Excerpted records:
╔══

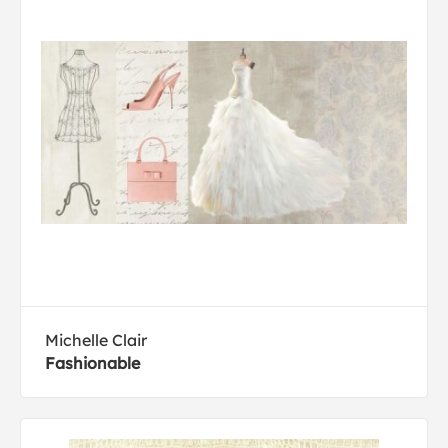
Michelle Clair
Fashionable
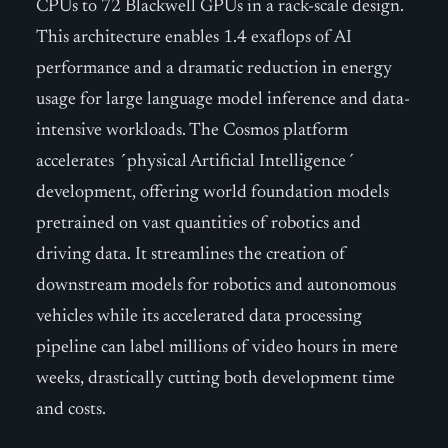
CPUs to 72 Blackwell GPUs in a rack-scale design.
This architecture enables 1.4 exaflops of AI
performance and a dramatic reduction in energy
usage for large language model inference and data-
intensive workloads. The Cosmos platform
accelerates ´physical Artificial Intelligence´
development, offering world foundation models
pretrained on vast quantities of robotics and
driving data. It streamlines the creation of
downstream models for robotics and autonomous
vehicles while its accelerated data processing
pipeline can label millions of video hours in mere
weeks, drastically cutting both development time
and costs.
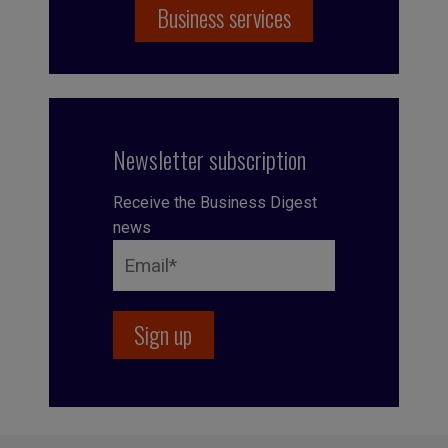
Business services
Newsletter subscription
Receive the Business Digest
news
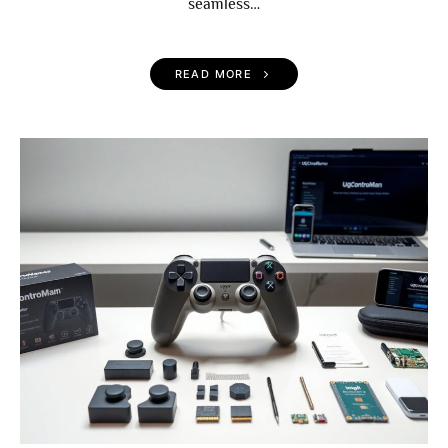
seamless…
READ MORE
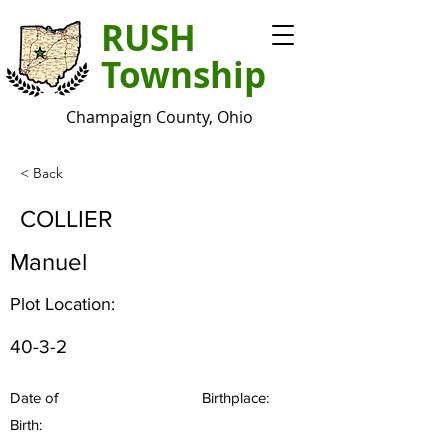
RUSH
Township
Champaign County, Ohio
< Back
COLLIER
Manuel
Plot Location:
40-3-2
Date of
Birthplace:
Birth:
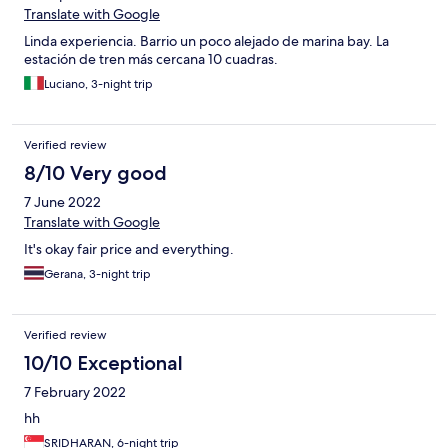
Translate with Google
Linda experiencia. Barrio un poco alejado de marina bay. La
estación de tren más cercana 10 cuadras.
Luciano, 3-night trip
Verified review
8/10 Very good
7 June 2022
Translate with Google
It's okay fair price and everything.
Gerana, 3-night trip
Verified review
10/10 Exceptional
7 February 2022
hh
SRIDHARAN, 6-night trip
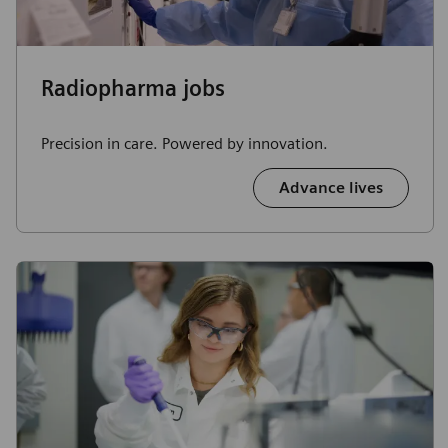
Radiopharma jobs
Precision in care. Powered by innovation.
Advance lives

╚══

Goal of the exercise: All of the material is to be reproduced verbatim, pictures excluded.

Exercise output:
Michelle Clair
Fashionable
CPUs to 72 Blackwell GPUs in a rack-scale design.
This architecture enables 1.4 exaflops of AI
performance and a dramatic reduction in energy
usage for large language model inference and data-
intensive workloads. The Cosmos platform
accelerates ´physical Artificial Intelligence´
development, offering world foundation models
pretrained on vast quantities of robotics and
driving data. It streamlines the creation of
downstream models for robotics and autonomous
vehicles while its accelerated data processing
pipeline can label millions of video hours in mere
weeks, drastically cutting both development time
and costs.
Business services
Newsletter subscription
Receive the Business Digest
news
seamless…
READ MORE
RUSH
Township
Champaign County, Ohio
< Back
COLLIER
Manuel
Plot Location:
40-3-2
Date of
Birthplace:
Birth:
Translate with Google
Linda experiencia. Barrio un poco alejado de marina bay. La
estación de tren más cercana 10 cuadras.
Luciano, 3-night trip
Verified review
8/10 Very good
7 June 2022
Translate with Google
It's okay fair price and everything.
Gerana, 3-night trip
Verified review
10/10 Exceptional
7 February 2022
hh
SRIDHARAN, 6-night trip
Radiopharma jobs
Precision in care. Powered by innovation.
Advance lives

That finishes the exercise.